Task to carry out :: Word for word, restate the lines from the top of the records below through the line with "noi aici, informații despre care nu ai", both included, with no pictures in the result.

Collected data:
%%
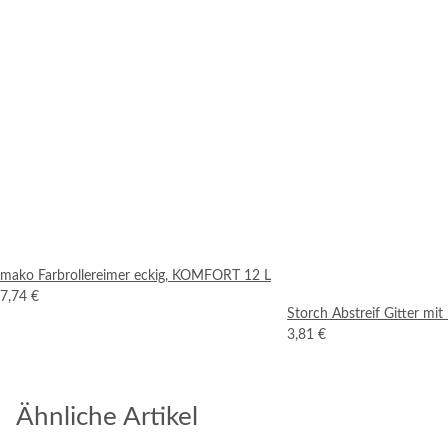
mako Farbrollereimer eckig, KOMFORT 12 L
7,74 €
Storch Abstreif Gitter mit
3,81 €
Ähnliche Artikel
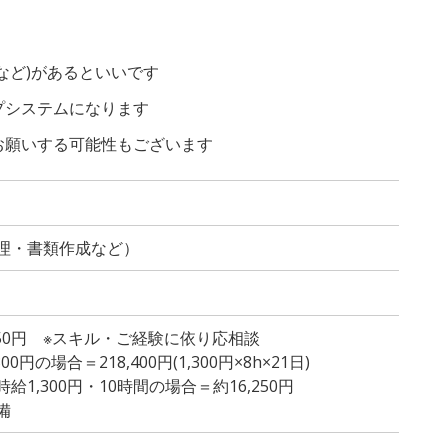
、
など)があるといいです
プシステムになります
お願いする可能性もございます
理・書類作成など）
,450円 ※スキル・ご経験に依り応相談
円の場合＝218,400円(1,300円×8h×21日)
1,300円・10時間の場合＝約16,250円
備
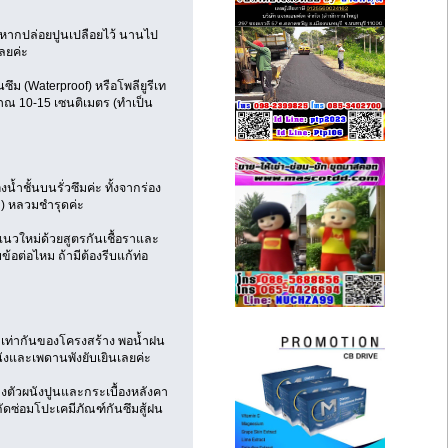
 หากปล่อยปูนเปลือยไว้ นานไป
ลยค่ะ
ม (Waterproof) หรือโพลียูรีเท
าณ 10-15 เซนติเมตร (ทำเป็น
น้ำชั้นบนรั่วซึมค่ะ ทั้งจากร่อง
in) หลวมชำรุดค่ะ
แนวใหม่ด้วยสูตรกันเชื้อราและ
ข้อต่อไหม ถ้ามีต้องรีบแก้ท่อ
ม่เท่ากันของโครงสร้าง พอน้ำฝน
ังและเพดานพังยับเยินเลยค่ะ
างตัวผนังปูนและกระเบื้องหลังคา
กัดซ่อมโปะเคมีภัณฑ์กันซึมสู้ฝน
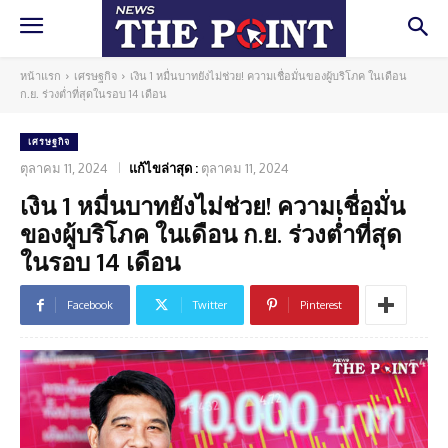
หน้าแรก
เศรษฐกิจ
เงิน 1 หมื่นบาทยังไม่ช่วย! ความเชื่อมั่นของผู้บริโภค ในเดือน
ก.ย. ร่วงต่ำที่สุดในรอบ 14 เดือน
เศรษฐกิจ
ตุลาคม 11, 2024
แก้ไขล่าสุด :
ตุลาคม 11, 2024
เงิน 1 หมื่นบาทยังไม่ช่วย! ความเชื่อมั่น
ของผู้บริโภค ในเดือน ก.ย. ร่วงต่ำที่สุด
ในรอบ 14 เดือน
Facebook
Twitter
Pinterest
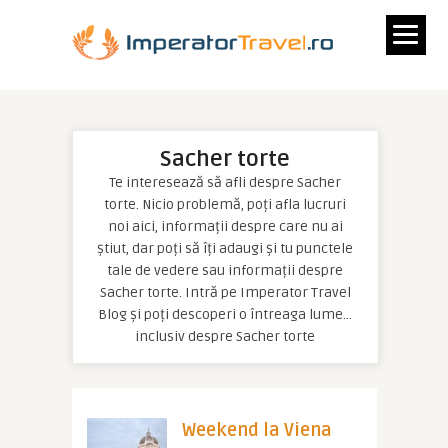
Sacher torte
Te interesează să afli despre Sacher
torte. Nicio problemă, poți afla lucruri
noi aici, informații despre care nu ai
știut, dar poți să îți adaugi și tu punctele
tale de vedere sau informații despre
Sacher torte. Intră pe Imperator Travel
Blog și poți descoperi o întreaga lume…
inclusiv despre Sacher torte
Weekend la Viena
%%
Completed exercise ::
mako Farbrollereimer eckig, KOMFORT 12 L
7,74 €
Storch Abstreif Gitter mit
3,81 €
Ähnliche Artikel
、
など)があるといいです
プシステムになります
お願いする可能性もございます
理・書類作成など）
,450円 ※スキル・ご経験に依り応相談
円の場合＝218,400円(1,300円×8h×21日)
1,300円・10時間の場合＝約16,250円
備
 หากปล่อยปูนเปลือยไว้ นานไป
ลยค่ะ
ม (Waterproof) หรือโพลียูรีเท
าณ 10-15 เซนติเมตร (ทำเป็น
น้ำชั้นบนรั่วซึมค่ะ ทั้งจากร่อง
in) หลวมชำรุดค่ะ
แนวใหม่ด้วยสูตรกันเชื้อราและ
ข้อต่อไหม ถ้ามีต้องรีบแก้ท่อ
ม่เท่ากันของโครงสร้าง พอน้ำฝน
ังและเพดานพังยับเยินเลยค่ะ
างตัวผนังปูนและกระเบื้องหลังคา
กัดซ่อมโปะเคมีภัณฑ์กันซึมสู้ฝน
หน้าแรก
เศรษฐกิจ
เงิน 1 หมื่นบาทยังไม่ช่วย! ความเชื่อมั่นของผู้บริโภค ในเดือน
ก.ย. ร่วงต่ำที่สุดในรอบ 14 เดือน
เศรษฐกิจ
ตุลาคม 11, 2024
แก้ไขล่าสุด :
ตุลาคม 11, 2024
เงิน 1 หมื่นบาทยังไม่ช่วย! ความเชื่อมั่น
ของผู้บริโภค ในเดือน ก.ย. ร่วงต่ำที่สุด
ในรอบ 14 เดือน
Facebook
Twitter
Pinterest
Sacher torte
Te interesează să afli despre Sacher
torte. Nicio problemă, poți afla lucruri
noi aici, informații despre care nu ai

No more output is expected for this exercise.